Problem ▸ Nothing but the lines from the one with "die Nordheide" through the last line of the data should be restated, each word for word.

Dataset excerpts ▸

○ ○ ○ ○ ○ ○ ○

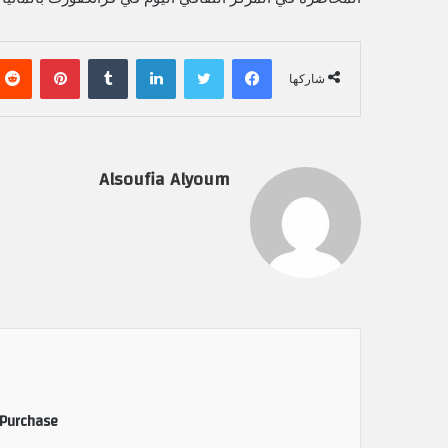
فيسبوك
تويتر
لينكدإن
‏Tumblr
بينتيريست
شاركها
Alsoufia Alyoum
 Purchase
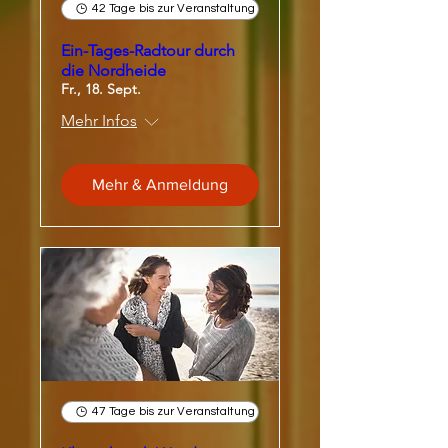
42 Tage bis zur Veranstaltung
Ein-Tages-Radtour durch
die Nordheide
Fr., 18. Sept.
Mehr Infos
Mehr & Anmeldung
47 Tage bis zur Veranstaltung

○ ○ ○ ○ ○ ○ ○

Exercise result ▸
die Nordheide
Fr., 18. Sept.
Mehr Infos
Mehr & Anmeldung
47 Tage bis zur Veranstaltung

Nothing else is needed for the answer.